WORK INSTRUCTION
Your answer should consist of the lines in the following data that contain "тезисов".

^^^^^^^^

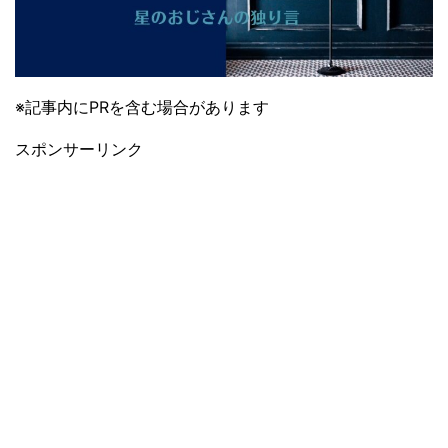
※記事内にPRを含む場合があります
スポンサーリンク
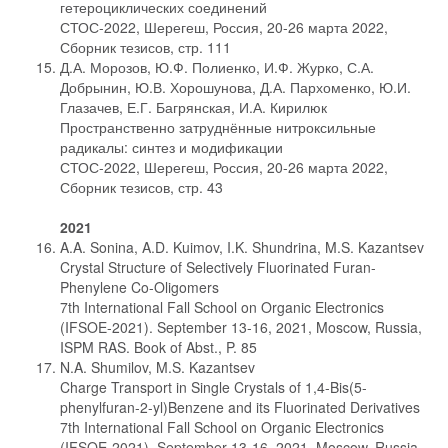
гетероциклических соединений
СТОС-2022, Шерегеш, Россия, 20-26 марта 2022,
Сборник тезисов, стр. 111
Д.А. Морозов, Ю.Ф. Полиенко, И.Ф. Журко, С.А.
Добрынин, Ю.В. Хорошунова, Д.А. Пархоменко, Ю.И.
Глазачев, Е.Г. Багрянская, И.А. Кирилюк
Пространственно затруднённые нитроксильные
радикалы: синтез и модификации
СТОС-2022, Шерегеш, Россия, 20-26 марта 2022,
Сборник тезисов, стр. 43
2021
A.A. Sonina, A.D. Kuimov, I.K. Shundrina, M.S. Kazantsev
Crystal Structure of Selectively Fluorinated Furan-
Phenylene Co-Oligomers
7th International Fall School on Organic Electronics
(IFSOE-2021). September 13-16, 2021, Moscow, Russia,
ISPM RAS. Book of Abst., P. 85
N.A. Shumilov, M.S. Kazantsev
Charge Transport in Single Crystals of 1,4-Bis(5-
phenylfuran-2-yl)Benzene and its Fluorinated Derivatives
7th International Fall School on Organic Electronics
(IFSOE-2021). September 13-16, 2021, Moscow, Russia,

^^^^^^^^

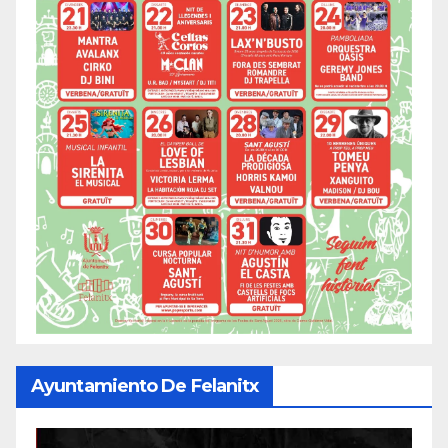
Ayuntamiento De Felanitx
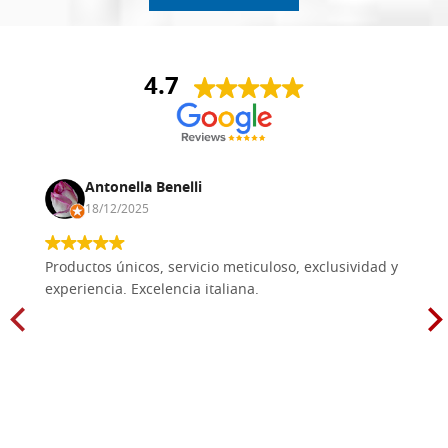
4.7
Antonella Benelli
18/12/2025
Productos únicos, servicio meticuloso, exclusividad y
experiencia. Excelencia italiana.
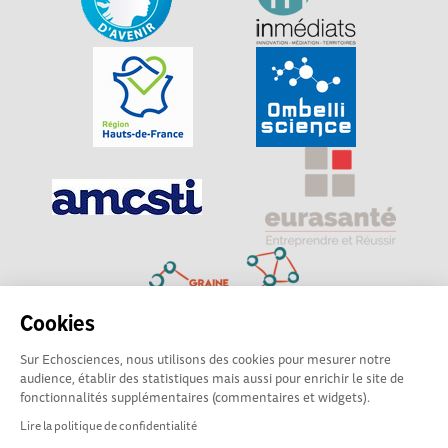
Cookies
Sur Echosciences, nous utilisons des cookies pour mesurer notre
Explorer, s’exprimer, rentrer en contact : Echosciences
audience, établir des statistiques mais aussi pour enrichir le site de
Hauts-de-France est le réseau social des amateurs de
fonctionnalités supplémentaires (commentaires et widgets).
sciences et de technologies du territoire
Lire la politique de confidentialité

^^^^^^^^

RESULT OF THIS EXERCISE
Сборник тезисов, стр. 111
Сборник тезисов, стр. 43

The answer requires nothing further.